Sheldon’s one-man effort fell short of taking his analysis to populations outside the boundaries of the continental U.S. or to age groups that included the very young. His last five manuscripts could not find a publisher. He somatotyped some 200,000 men in college, prison, hospitals, asylums and the armed forces, as well as 5,000 women, over a period of 34 years (1928-1962). As time went on, his activity was curtailed by denial of all academic appointments. The destruction of the plates of his published books, a letter campaign to librarians to have his works removed from the open stacks, and the blocking of new books by the threat of lawsuits against the publisher for invasion of privacy. As a result, there is no published record of how to somatotype women, the newborn, and very young. Also unpublished are Sheldon’s correlation of somatotypes to religious thought, inhibitions and inner conflict, which led to his discovery of the so-called “mesomorphic revolution” that included the disappearance of ectomorphs from Ivy League campuses — a development which went quite counter to the anthropological speculation of the thirties that projected large-headed men with weak bodies as the “men of the future.” Actually, the American population is going the way of Europe and elsewhere. Only mesomorphs can thrive under crowded urban and suburban conditions.

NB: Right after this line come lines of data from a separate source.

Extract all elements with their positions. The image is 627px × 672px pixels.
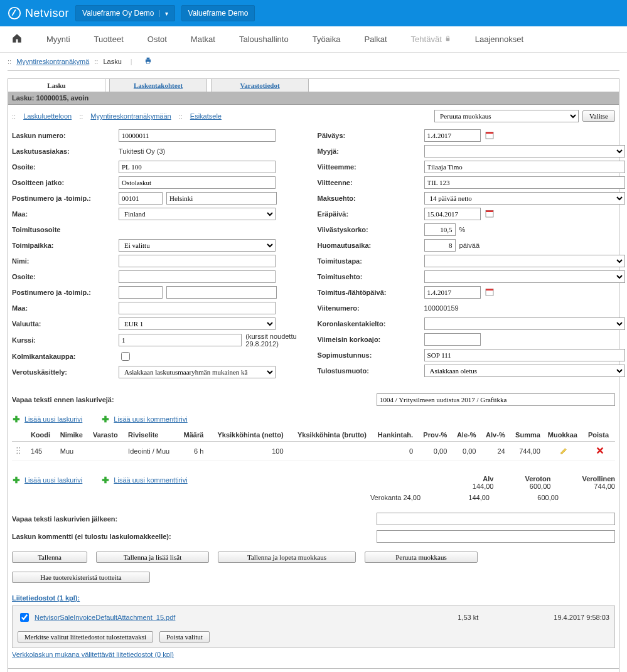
select-toimitusehto[interactable] (424, 270, 625, 283)
plus-icon-4[interactable] (101, 476, 110, 484)
input-kaupunki2[interactable] (166, 286, 277, 299)
input-maa2[interactable] (119, 302, 276, 314)
link-add-row-2[interactable]: Lisää uusi laskurivi (24, 476, 82, 484)
link-add-row[interactable]: Lisää uusi laskurivi (24, 415, 82, 423)
input-viitteemme[interactable] (424, 161, 625, 173)
lbl-kolmikanta: Kolmikantakauppa: (12, 353, 119, 360)
btn-tallenna[interactable]: Tallenna (12, 552, 87, 563)
lbl-sopimus: Sopimustunnus: (318, 351, 424, 359)
action-select[interactable]: Peruuta muokkaus (434, 110, 579, 122)
svg-point-17 (17, 450, 18, 451)
plus-icon-3[interactable] (12, 476, 21, 484)
chk-attachment[interactable] (20, 613, 29, 622)
lbl-postinumero: Postinumero ja -toimip.: (12, 195, 119, 202)
attachments-title[interactable]: Liitetiedostot (1 kpl): (12, 594, 80, 602)
chk-kolmikanta[interactable] (121, 352, 130, 361)
plus-icon[interactable] (12, 415, 21, 424)
input-viivastyskorko[interactable] (424, 223, 456, 236)
input-kaupunki[interactable] (166, 192, 277, 205)
input-osoite-jatko[interactable] (119, 176, 276, 189)
input-sopimus[interactable] (424, 349, 625, 361)
tab-lasku[interactable]: Lasku (8, 78, 105, 92)
td-maara: 6 h (178, 442, 208, 461)
valitse-button[interactable]: Valitse (582, 110, 615, 122)
edit-icon[interactable] (559, 449, 569, 457)
input-freetext-after[interactable] (377, 513, 615, 525)
menu-ostot[interactable]: Ostot (147, 35, 167, 44)
menu-matkat[interactable]: Matkat (191, 35, 215, 44)
menu-myynti[interactable]: Myynti (46, 35, 70, 44)
lr-sep2: :: (79, 112, 83, 120)
link-einvoice-attachments[interactable]: Verkkolaskun mukana välitettävät liiteti… (12, 651, 174, 658)
select-verotus[interactable]: Asiakkaan laskutusmaaryhmän mukainen kä (119, 366, 276, 378)
select-koronlaskenta[interactable] (424, 317, 625, 330)
input-nimi[interactable] (119, 255, 276, 267)
bc-link-reskontra[interactable]: Myyntireskontranäkymä (16, 58, 89, 65)
drag-handle-icon[interactable] (16, 449, 22, 456)
tab-varastotiedot[interactable]: Varastotiedot (211, 78, 309, 92)
td-yhn: 100 (207, 442, 287, 461)
lbl-myyja: Myyjä: (318, 147, 424, 155)
select-valuutta[interactable]: EUR 1 (119, 317, 276, 330)
menu-tyoaika[interactable]: Työaika (313, 35, 341, 44)
select-myyja[interactable] (424, 145, 625, 157)
input-postinro[interactable] (119, 192, 163, 205)
btn-peruuta[interactable]: Peruuta muokkaus (365, 552, 478, 563)
select-maksuehto[interactable]: 14 päivää netto (424, 192, 625, 205)
input-viitteenne[interactable] (424, 176, 625, 189)
btn-hae-tuotteita[interactable]: Hae tuoterekisteristä tuotteita (12, 572, 150, 583)
input-viimeisin[interactable] (424, 333, 481, 346)
attachment-link[interactable]: NetvisorSaleInvoiceDefaultAttachment_15.… (35, 614, 175, 621)
menu-laajennokset[interactable]: Laajennokset (475, 35, 523, 44)
btn-tallenna-lisaa[interactable]: Tallenna ja lisää lisät (96, 552, 209, 563)
input-osoite[interactable] (119, 161, 276, 173)
tab-laskentakohteet[interactable]: Laskentakohteet (109, 78, 207, 92)
select-toimitustapa[interactable] (424, 255, 625, 267)
env-badge[interactable]: Valueframe Demo (181, 5, 255, 21)
link-add-comment[interactable]: Lisää uusi kommenttirivi (114, 415, 187, 423)
print-icon[interactable] (144, 56, 153, 67)
menu-tuotteet[interactable]: Tuotteet (94, 35, 124, 44)
main-menu: Myynti Tuotteet Ostot Matkat Taloushalli… (0, 26, 627, 53)
select-maa[interactable]: Finland (119, 208, 276, 220)
input-invoice-comment[interactable] (377, 530, 615, 543)
bc-current: Lasku (103, 58, 121, 65)
lbl-kurssi: Kurssi: (12, 336, 119, 344)
input-kurssi[interactable] (119, 334, 242, 346)
menu-taloushallinto[interactable]: Taloushallinto (239, 35, 289, 44)
btn-delete-selected[interactable]: Poista valitut (159, 631, 210, 643)
tabs: Lasku Laskentakohteet Varastotiedot (8, 78, 619, 92)
link-esikatsele[interactable]: Esikatsele (190, 112, 222, 120)
th-riviselite: Riviselite (124, 429, 178, 442)
calendar-icon-3[interactable] (485, 287, 495, 298)
th-muokkaa: Muokkaa (544, 429, 584, 442)
home-icon[interactable] (11, 33, 23, 46)
input-huomautusaika[interactable] (424, 239, 456, 252)
input-freetext-before[interactable] (377, 393, 615, 406)
input-erapaiva[interactable] (424, 208, 481, 220)
lbl-osoite: Osoite: (12, 163, 119, 171)
link-reskontra[interactable]: Myyntireskontranäkymään (90, 112, 171, 120)
company-selector[interactable]: Valueframe Oy Demo ▾ (75, 5, 175, 21)
td-yhb (287, 442, 370, 461)
input-toimituspaiva[interactable] (424, 286, 481, 299)
select-tulostus[interactable]: Asiakkaan oletus (424, 365, 625, 377)
bc-sep1: :: (8, 58, 11, 65)
input-laskun-numero[interactable] (119, 129, 276, 142)
btn-tallenna-lopeta[interactable]: Tallenna ja lopeta muokkaus (218, 552, 356, 563)
menu-palkat[interactable]: Palkat (364, 35, 387, 44)
plus-icon-2[interactable] (101, 415, 110, 424)
calendar-icon[interactable] (485, 130, 495, 141)
td-prov: 0,00 (417, 442, 451, 461)
calendar-icon-2[interactable] (485, 208, 495, 220)
input-postinro2[interactable] (119, 286, 163, 299)
link-add-comment-2[interactable]: Lisää uusi kommenttirivi (114, 476, 187, 484)
val-viitenumero: 100000159 (424, 304, 459, 312)
btn-mark-printable[interactable]: Merkitse valitut liitetiedostot tulostet… (18, 631, 153, 643)
input-paivays[interactable] (424, 129, 481, 142)
delete-icon[interactable] (596, 449, 604, 456)
input-osoite2[interactable] (119, 270, 276, 283)
select-toimipaikka[interactable]: Ei valittu (119, 239, 276, 252)
svg-rect-3 (146, 58, 149, 60)
link-laskuluettelo[interactable]: Laskuluetteloon (23, 112, 72, 120)
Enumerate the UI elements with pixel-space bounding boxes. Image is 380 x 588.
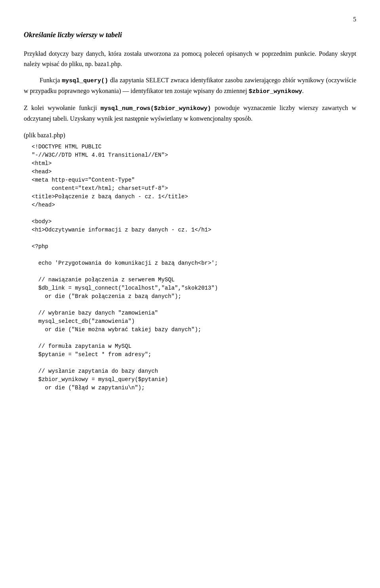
paragraph-2: Funkcja mysql_query() dla zapytania SELE… bbox=[24, 75, 356, 97]
inline-code-mysql-num-rows: mysql_num_rows($zbior_wynikowy) bbox=[101, 105, 211, 112]
paragraph-3: Z kolei wywołanie funkcji mysql_num_rows… bbox=[24, 103, 356, 124]
inline-code-zbior-wynikowy: $zbior_wynikowy bbox=[249, 88, 302, 95]
or-keyword-3: or bbox=[45, 385, 52, 391]
inline-code-mysql-query: mysql_query() bbox=[62, 78, 108, 84]
page-number: 5 bbox=[24, 16, 356, 23]
or-keyword-2: or bbox=[45, 326, 52, 333]
file-label: (plik baza1.php) bbox=[24, 132, 356, 139]
code-block: <!DOCTYPE HTML PUBLIC "-//W3C//DTD HTML … bbox=[32, 143, 356, 392]
chapter-title: Określanie liczby wierszy w tabeli bbox=[24, 31, 356, 39]
or-keyword-1: or bbox=[45, 293, 52, 300]
paragraph-1: Przykład dotyczy bazy danych, która zost… bbox=[24, 49, 356, 69]
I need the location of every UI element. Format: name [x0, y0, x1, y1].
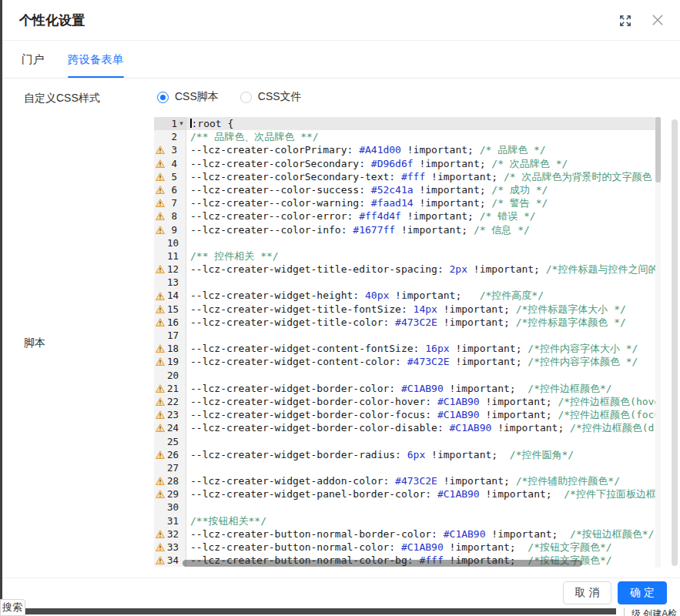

Sheldon’s research was also able to throw some light on the Jewish problem. Jews generally present a coarse texture (low “secondary t-component”) with significant flaring or hamming of the hips and thighs among males. In Brooklyn he found a physique so massive it fell outside the somatotype triangle (and a temperament so aggressive and buoyant, or manic, as to fall outside ordinary human experience).
It was not until Sheldon examined women that he picked up his first insights into the real meaning of human racial differentiation. Women in general were found to be less mesomorphic than men, especially White women. Black women, in contrast, come close to overlapping the somatotype distribution of black men. (For nearly every Negro male there is a Negress who can hold her own with him in hand-to-hand combat.) In contrast, the average white female comes out relatively (and unexpectedly) delicate and voluptuous, and relatively defenseless. As Sheldon pointed out, this may be the physiological basis of chivalry (absent in other races), idealism, the fatal tendency away from earthiness, the setting of objects on a pedestal, the quest of something finer, the belief in something better, the championing of underdogs. The exaggerated degree of sexual differentiation further suggests racial differences in the XY and autosomal chromosomes, the genetic balance of which might be easily upset by interbreeding even with closely related races.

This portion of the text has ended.